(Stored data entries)
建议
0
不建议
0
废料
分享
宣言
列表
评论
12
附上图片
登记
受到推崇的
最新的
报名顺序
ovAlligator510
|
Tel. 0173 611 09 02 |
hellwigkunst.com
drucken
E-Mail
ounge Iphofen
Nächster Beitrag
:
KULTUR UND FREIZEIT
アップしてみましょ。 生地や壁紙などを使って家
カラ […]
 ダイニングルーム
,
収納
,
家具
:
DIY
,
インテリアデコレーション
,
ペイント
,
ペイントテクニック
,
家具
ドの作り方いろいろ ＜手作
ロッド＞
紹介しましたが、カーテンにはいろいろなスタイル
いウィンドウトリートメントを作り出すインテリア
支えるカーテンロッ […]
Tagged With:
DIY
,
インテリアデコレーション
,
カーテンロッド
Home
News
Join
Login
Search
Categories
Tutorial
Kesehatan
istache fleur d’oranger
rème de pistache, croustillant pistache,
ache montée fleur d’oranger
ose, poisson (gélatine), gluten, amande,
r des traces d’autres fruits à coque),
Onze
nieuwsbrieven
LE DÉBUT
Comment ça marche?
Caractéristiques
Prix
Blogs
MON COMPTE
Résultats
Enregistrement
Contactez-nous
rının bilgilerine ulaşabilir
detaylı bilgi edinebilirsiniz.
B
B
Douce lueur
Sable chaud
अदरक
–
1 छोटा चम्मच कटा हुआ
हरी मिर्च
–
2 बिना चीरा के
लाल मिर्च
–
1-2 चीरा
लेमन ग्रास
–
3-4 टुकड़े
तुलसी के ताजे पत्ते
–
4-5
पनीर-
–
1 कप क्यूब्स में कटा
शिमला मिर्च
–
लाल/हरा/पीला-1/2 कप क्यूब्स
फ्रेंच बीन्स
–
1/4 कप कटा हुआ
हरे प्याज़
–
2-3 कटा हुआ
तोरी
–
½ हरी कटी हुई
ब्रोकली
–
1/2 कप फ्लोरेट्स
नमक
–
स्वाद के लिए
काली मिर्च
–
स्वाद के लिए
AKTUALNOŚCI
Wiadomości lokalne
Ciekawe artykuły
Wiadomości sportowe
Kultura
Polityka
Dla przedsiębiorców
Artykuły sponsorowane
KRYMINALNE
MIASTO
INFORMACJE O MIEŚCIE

* Task statement *
An exact reproduction of all the entries above is required.

* Your response *
建议
0
不建议
0
废料
分享
宣言
列表
评论
12
附上图片
登记
受到推崇的
最新的
报名顺序
ovAlligator510
|
Tel. 0173 611 09 02 |
hellwigkunst.com
drucken
E-Mail
ounge Iphofen
Nächster Beitrag
:
KULTUR UND FREIZEIT
アップしてみましょ。 生地や壁紙などを使って家
カラ […]
 ダイニングルーム
,
収納
,
家具
:
DIY
,
インテリアデコレーション
,
ペイント
,
ペイントテクニック
,
家具
ドの作り方いろいろ ＜手作
ロッド＞
紹介しましたが、カーテンにはいろいろなスタイル
いウィンドウトリートメントを作り出すインテリア
支えるカーテンロッ […]
Tagged With:
DIY
,
インテリアデコレーション
,
カーテンロッド
Home
News
Join
Login
Search
Categories
Tutorial
Kesehatan
istache fleur d’oranger
rème de pistache, croustillant pistache,
ache montée fleur d’oranger
ose, poisson (gélatine), gluten, amande,
r des traces d’autres fruits à coque),
Onze
nieuwsbrieven
LE DÉBUT
Comment ça marche?
Caractéristiques
Prix
Blogs
MON COMPTE
Résultats
Enregistrement
Contactez-nous
rının bilgilerine ulaşabilir
detaylı bilgi edinebilirsiniz.
B
B
Douce lueur
Sable chaud
अदरक
–
1 छोटा चम्मच कटा हुआ
हरी मिर्च
–
2 बिना चीरा के
लाल मिर्च
–
1-2 चीरा
लेमन ग्रास
–
3-4 टुकड़े
तुलसी के ताजे पत्ते
–
4-5
पनीर-
–
1 कप क्यूब्स में कटा
शिमला मिर्च
–
लाल/हरा/पीला-1/2 कप क्यूब्स
फ्रेंच बीन्स
–
1/4 कप कटा हुआ
हरे प्याज़
–
2-3 कटा हुआ
तोरी
–
½ हरी कटी हुई
ब्रोकली
–
1/2 कप फ्लोरेट्स
नमक
–
स्वाद के लिए
काली मिर्च
–
स्वाद के लिए
AKTUALNOŚCI
Wiadomości lokalne
Ciekawe artykuły
Wiadomości sportowe
Kultura
Polityka
Dla przedsiębiorców
Artykuły sponsorowane
KRYMINALNE
MIASTO
INFORMACJE O MIEŚCIE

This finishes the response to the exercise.